Having lived in Zone 2 for eight years in South East and then West London, when I moved to Zone 6 I was definitely not in Kansas any more and Toto was nowhere to help me either.
Plus, to add insult to injury, my part of Zone 6, unlike many others, isn’t strictly speaking, part of Greater London, despite having a few tube stations, London buses and – oh joy of joys I was so pleased when this was confirmed as we moved in – a London 0208 phone number. Where I live, is Essex, not just by postcode or post town, which can at best bear a passing resemblance to county borders, but I mean properly Essex, as in I pay my council tax and have my bins collected by an Essex council. This, as such, meant that the night buses that did run towards my neck of the woods ended where Greater London ended and became Essex. Woodford or thereabouts. This being a good 5 miles or so from me.
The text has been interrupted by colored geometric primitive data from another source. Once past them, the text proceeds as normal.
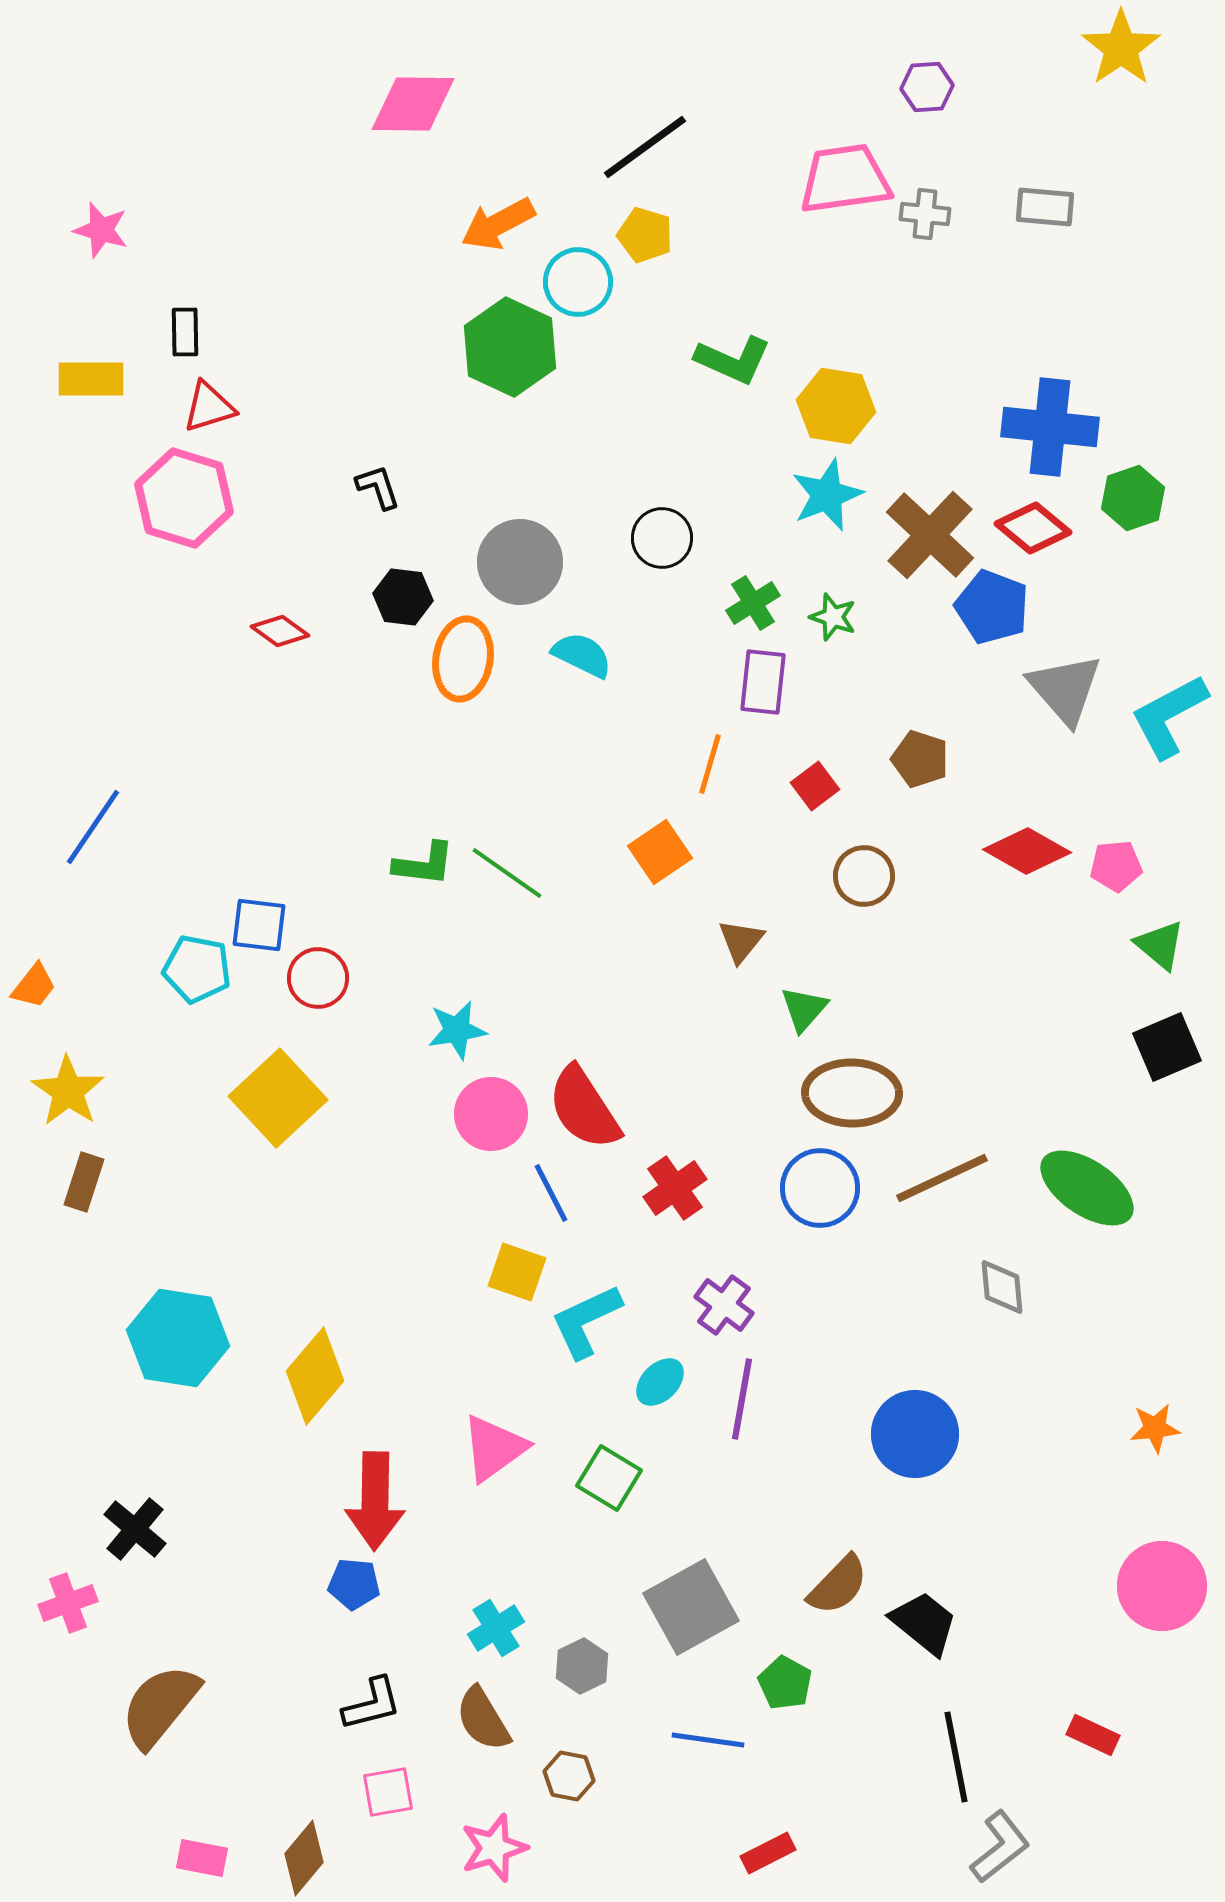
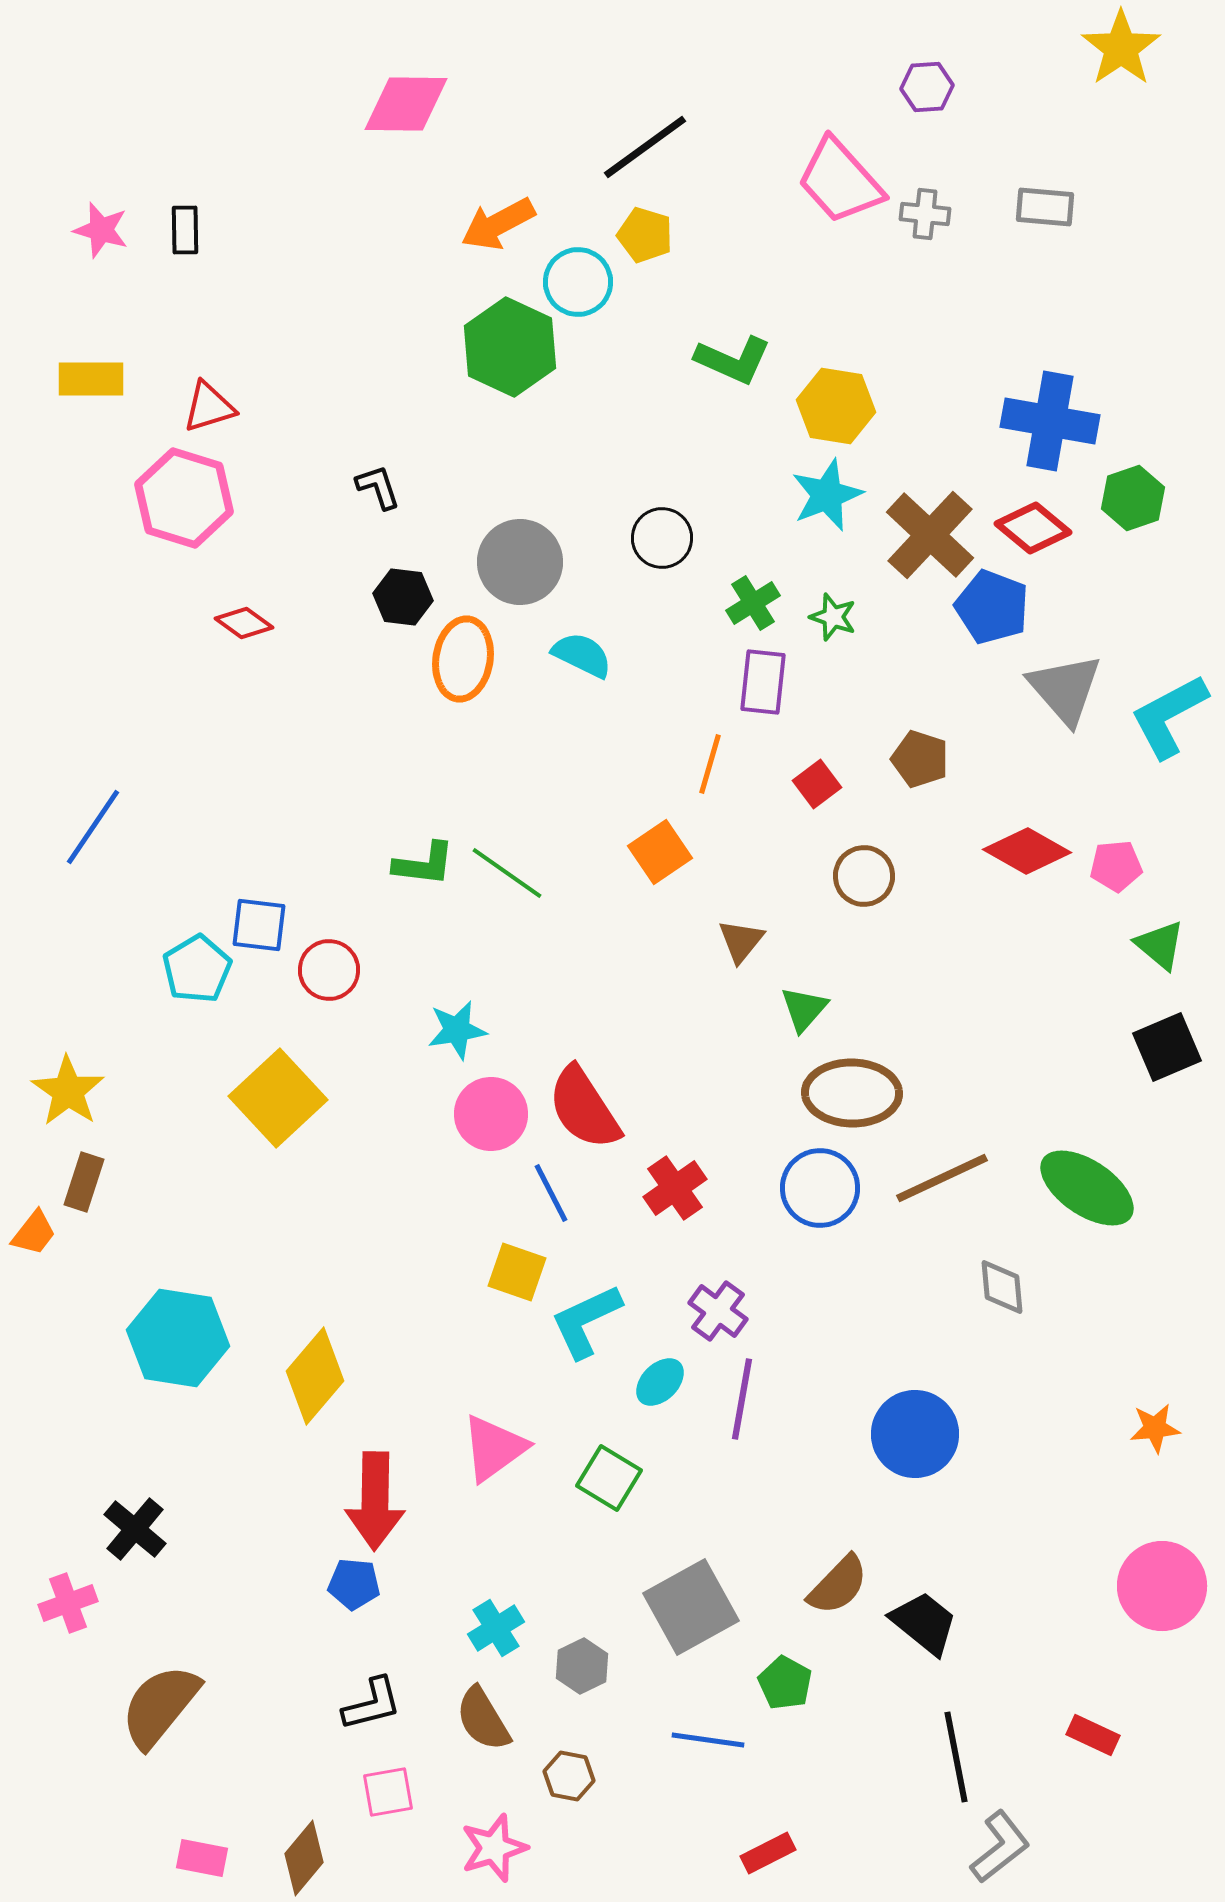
pink diamond at (413, 104): moved 7 px left
pink trapezoid at (845, 179): moved 5 px left, 2 px down; rotated 124 degrees counterclockwise
black rectangle at (185, 332): moved 102 px up
blue cross at (1050, 427): moved 6 px up; rotated 4 degrees clockwise
red diamond at (280, 631): moved 36 px left, 8 px up
red square at (815, 786): moved 2 px right, 2 px up
cyan pentagon at (197, 969): rotated 30 degrees clockwise
red circle at (318, 978): moved 11 px right, 8 px up
orange trapezoid at (34, 986): moved 247 px down
purple cross at (724, 1305): moved 6 px left, 6 px down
We got a night bus there and then a taxi and it was like a British version of that film with John Candy – Trains, Planes and Automobiles. It took about 2hours door to door from central London to get home. As you can imagine, this meant we didn’t do it again.
Since then the departure time of last train from Oxford Circus on Friday and Saturday nights was ingrained in my mind. 00.33 in case you’re interested. I needed to be on the platform at Oxford Circus ready to catch this last train, or face a 100 quid cab fair home. As you can imagine, this somewhat put a bit of a dampener on nights out in town. I’d get to quarter to midnight and become twitchy. I’d start working out how far from a tube station I was and how many stops that would be to Oxford Circus, and inevitably left quite soon.
In short, London wasn’t such a 24 hour city as it claimed to be!
This has all changed with the coming of the Night Tube. This comprises the Central Line (my line) running from White City in the west, to Loughton in the east. Plus the whole of the Victoria Line from Brixton to Walthamstow Central.
I went to central London last weekend to visit a friend and we ate, drank and hung out, eventually ending up at his friend’s flat in Elephant and Castle. It was so freeing not to have to check the time and plan an escape route to get me to the magical 00.33 train from Oxford Circus.
We spent a lovely evening together and when he admitted how tired he was, he walked me to a night bus stop going into central London. From there I got on the tube at Holborn at 01.40 which whisked me all the way to Loughton, arriving at 02.25 which was walkable to home.
I didn’t walk home because 1) I was alone and 2) the streets from the station to home aren’t lit – penny pinching local council, but more of that’s not for here, 3) I’d promised Himself I would get a cab and be safe.
So I joined a taxi queue and announced my destination to a man who ruled the taxi rank and our queue with a clipboard and pen of steel. Six middle aged men and women were going my way too, so they said I could share their taxi. We chatted about the revelation of not having to rush for the last Tube home and how our nights had been. They refused money from me and suggested I do the same next time someone wanted to share a cab with me. I agreed I would, arriving home at 02.35, 1hour 10mins door to door from leaving my friend’s flat. That’s only about 15mins longer than it would have taken during the day with the Tube.
Will I be going out every Friday and Saturday night partying until 05.00? Doubtful.
Will this mean I can have another drink, dance, or laugh with friends without having to calculate my exit strategy at quarter to midnight? Absolutely. And I welcome that.
The Night Tube was filled with kissing couples, sleeping people and laughing groups. It was much more jovial than a normal commuter time Tube train.